11/26/2025

L'Office for Budget Responsibility (OBR) — l'organisme indépendant de surveillance budgétaire du Royaume-Uni — prévoit une marge de manœuvre budgétaire, c'est-à-dire le montant des dépenses supplémentaires ou des réductions d'impôts possibles tout en respectant les règles budgétaires, de près de 22 milliards de livres sterling sur quatre ans, soit plus du double des estimations antérieures de cette année.
Mais les perspectives de croissance ont été revues à la baisse : le PIB britannique devrait progresser de 1,5 % par an en moyenne au cours des cinq prochaines années, un rythme plus lent que prévu précédemment.
Incident budgétaire : L'OBR a accidentellement publié son rapport 40 minutes avant le discours budgétaire de la Chancelière de l'Échiquier en raison d'une "erreur technique", révélant de nombreux détails du budget en avance.
Le gel équivaut à une hausse d'impôts déguisée
Le gel des seuils d'imposition sur le revenu jusqu'en 2031 est un moyen détourné de lever des milliards, car il fait basculer davantage de contribuables dans des tranches supérieures à mesure que les salaires augmentent. Le ratio impôts/PIB du Royaume-Uni atteindra 38,3 %, le niveau le plus élevé depuis la Seconde Guerre mondiale, mais toujours inférieur à celui de nombreux pays européens.
La Chancelière aurait envisagé de briser un tabou vieux de 50 ans en relevant directement le taux de base, mais elle a rapidement fait marche arrière. À la place, elle a prolongé le gel et légèrement augmenté les taux sur les dividendes, l'immobilier et les revenus de l'épargne.
Cette décision illustre comment les gouvernements augmentent souvent leurs recettes par des ajustements techniques plutôt que par des hausses affichées.
Les propriétaires de biens immobiliers d'une valeur supérieure à 2 millions de livres sterling font désormais face à une facture fiscale supplémentaire de 2 500 à 7 500 £. Les bailleurs seront davantage imposés sur leurs revenus locatifs.
Le gouvernement travailliste a également décidé de réduire les avantages liés aux retraites, les dispositifs de sacrifice salarial étant touchés à hauteur de 5 milliards de livres sterling.
Ces mesures illustrent comment les responsables politiques peuvent modifier la fortune des plus aisés grâce à des impôts sur les actifs et remodeler les marchés immobiliers ou de l'épargne d'un trait de plume.

La réaction des marchés le jour du budget a été prudemment optimiste, le doublement de la marge de manœuvre budgétaire offrant un certain réconfort.
Reeves a reçu le soutien d'un grand nom, Jamie Dimon, PDG de JPMorgan, émettant un commentaire rare sur un budget national, déclarant que l'accent mis par la Chancelière sur la stimulation de la croissance est le seul moyen de "tirer tout le monde vers le haut". Quelques heures plus tard, la banque annonçait un investissement de plusieurs milliards de livres à Londres.

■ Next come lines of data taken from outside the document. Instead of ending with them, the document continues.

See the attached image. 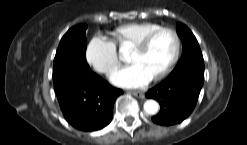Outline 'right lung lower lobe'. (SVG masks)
<instances>
[{"label": "right lung lower lobe", "instance_id": "1", "mask_svg": "<svg viewBox=\"0 0 247 145\" xmlns=\"http://www.w3.org/2000/svg\"><path fill=\"white\" fill-rule=\"evenodd\" d=\"M54 90L66 120L82 131L100 130L113 115L122 90L109 85L89 67L75 65L53 75Z\"/></svg>", "mask_w": 247, "mask_h": 145}]
</instances>
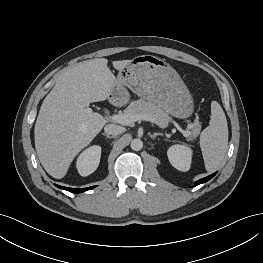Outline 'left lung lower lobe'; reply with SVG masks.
Wrapping results in <instances>:
<instances>
[{
    "label": "left lung lower lobe",
    "instance_id": "obj_1",
    "mask_svg": "<svg viewBox=\"0 0 263 263\" xmlns=\"http://www.w3.org/2000/svg\"><path fill=\"white\" fill-rule=\"evenodd\" d=\"M215 174H216V173H214V174H212V175H209V176H207V177H205V178H202V179L198 180V181L195 183V186L209 181L212 177H214Z\"/></svg>",
    "mask_w": 263,
    "mask_h": 263
}]
</instances>
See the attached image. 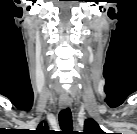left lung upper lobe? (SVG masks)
I'll list each match as a JSON object with an SVG mask.
<instances>
[{"label":"left lung upper lobe","mask_w":137,"mask_h":134,"mask_svg":"<svg viewBox=\"0 0 137 134\" xmlns=\"http://www.w3.org/2000/svg\"><path fill=\"white\" fill-rule=\"evenodd\" d=\"M84 134H104V131L95 120L87 119L84 123Z\"/></svg>","instance_id":"5c2ea615"}]
</instances>
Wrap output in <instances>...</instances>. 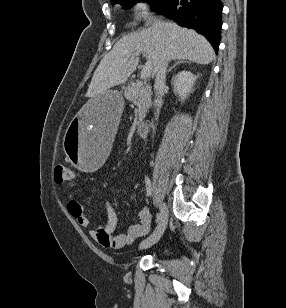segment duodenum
Segmentation results:
<instances>
[{
    "instance_id": "1",
    "label": "duodenum",
    "mask_w": 286,
    "mask_h": 308,
    "mask_svg": "<svg viewBox=\"0 0 286 308\" xmlns=\"http://www.w3.org/2000/svg\"><path fill=\"white\" fill-rule=\"evenodd\" d=\"M150 123L148 121H143L137 126V133L140 137H146L149 130Z\"/></svg>"
}]
</instances>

La réaction du marché a été un soulagement pour le Trésor après les mouvements inquiétants du marché obligataire plus tôt ce mois-ci.
La présentation annuelle du budget est l'un des jours les plus importants de la vie politique britannique. La ministre des Finances — connue sous le nom de Chancelière de l'Échiquier — expose dans un discours au Parlement ses plans en matière de fiscalité, de dépenses et de pilotage de l'économie.
Avant cela, elle pose devant le 11 Downing Street (voisin du plus célèbre numéro 10, la résidence du Premier ministre) en tenant la mallette rouge du budget. Ce n'est pas qu'un symbole : cette mallette doublée de plomb contient son discours, perpétuant une tradition qui remonte aux années 1860.
C'est à la fois du théâtre et de la politique. Les annonces surprises connues sous le nom de "lapins sortis du chapeau", les débats parlementaires enflammés et le cirque médiatique font tous partie du spectacle.